However, if you’re a fan of Tagami’s works, then you may find yourself asserting that they are really both part of the same “Tagami World.”

That’s because the protagonists in Tagami’s works are always running toward the same direction. Or to be more blunt, you could say that they’re all “living in the same way,” but “running” is much more fitting of a word.

So just where are they running to, then? And why the two different ways of drawing? Those are the questions that I would like to consider.

Yoshihisa Tagami

Whether it’s Karuizawa Syndrome or My Name is Wolf, the main characters in Tagami’s works are cool. They’re so cool you might find yourself saying that they’re too cool. On top of that, they’re always popular.

“They’re cool, so it’s only natural for them to be popular” you might say. But listen here, you. [Don’t just call out to me all of the sudden like that.] For argument’s sake, let’s say you’re male. Is that what you would really think in your heart? Would you think that’s how it should be?

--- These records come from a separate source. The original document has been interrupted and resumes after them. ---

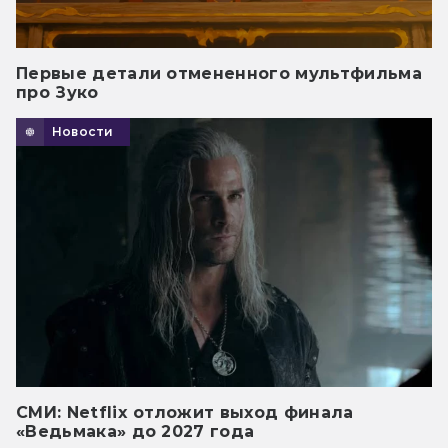
Первые детали отмененного мультфильма
про Зуко
Новости
СМИ: Netflix отложит выход финала
«Ведьмака» до 2027 года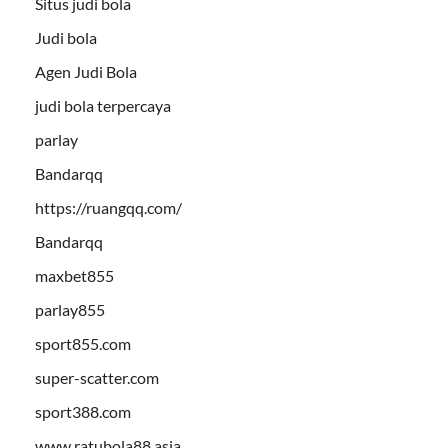
Situs judi bola
Judi bola
Agen Judi Bola
judi bola terpercaya
parlay
Bandarqq
https://ruangqq.com/
Bandarqq
maxbet855
parlay855
sport855.com
super-scatter.com
sport388.com
www.ratubola88.asia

If you were actually a cool guy, and if that’s what you believe, then you’d probably just say, “Yes.” But if you were one of those people who make up the majority, who aren’t particularly cool, or to put it bluntly, are no good at all, you wouldn’t say that. You’d probably say something like, “Even guys that are losers have something going for them, and I’m sure a girl will see that in them someday,” or that, “Cool guys are actually always pretty much jerks, and eventually they get seen for what they are and get dumped.” That’s the kind of opinion you’d probably prefer to agree with. And while we’re at it, you’d probably think that a world with a main character who wasn’t particularly cool, but still occupied the thoughts of two girls, and was having trouble deciding on which one was better, wouldn’t be too bad either. [Sorry that I’m just insulting people at this point. All I’m saying is, that’s how I am.]

At least I feel like you wouldn’t want to have someone just telling you very exactly that cool guys are the ones that get to be popular, and losers get don’t get anything. However…

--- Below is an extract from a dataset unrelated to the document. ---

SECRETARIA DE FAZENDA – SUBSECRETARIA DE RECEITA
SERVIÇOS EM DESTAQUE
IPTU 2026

Telling you things that you don’t want to hear is exactly what Tagami’s works are all about. The cool characters are always popular. The pathetic ones don’t get the time of day. If you want to be popular, then there’s no other way but to become cool. It might seem too much, but that’s just the kind of severe world it is.

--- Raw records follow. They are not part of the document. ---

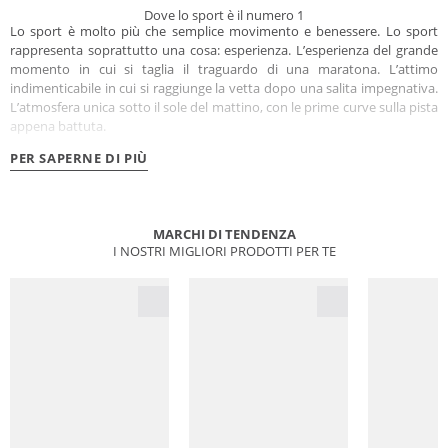
Dove lo sport è il numero 1
Lo sport è molto più che semplice movimento e benessere. Lo sport
rappresenta soprattutto una cosa: esperienza. L’esperienza del grande
momento in cui si taglia il traguardo di una maratona. L’attimo
indimenticabile in cui si raggiunge la vetta dopo una salita impegnativa.
L’atmosfera unica sotto il sole del mattino, con le prime curve sulla pista
appena battuta.
PER SAPERNE DI PIÙ
MARCHI DI TENDENZA
I NOSTRI MIGLIORI PRODOTTI PER TE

Why is that difference so severe, you might ask. The answer is because the main characters are just that cool.

Now, I’ve already mentioned the issue of being popular or not with girls seven times already, and it might be getting on the nerves of sensible women, but you mustn’t forget one important thing: In Tagami’s manga the women are also cool. After all, she chooses who she likes on her own volition. And she doesn’t try to make him something that belongs to her, she accepts everything about him, but despite those things she still likes him, and so she chose him. That’s what’s cool about the female characters in Tagami’s manga.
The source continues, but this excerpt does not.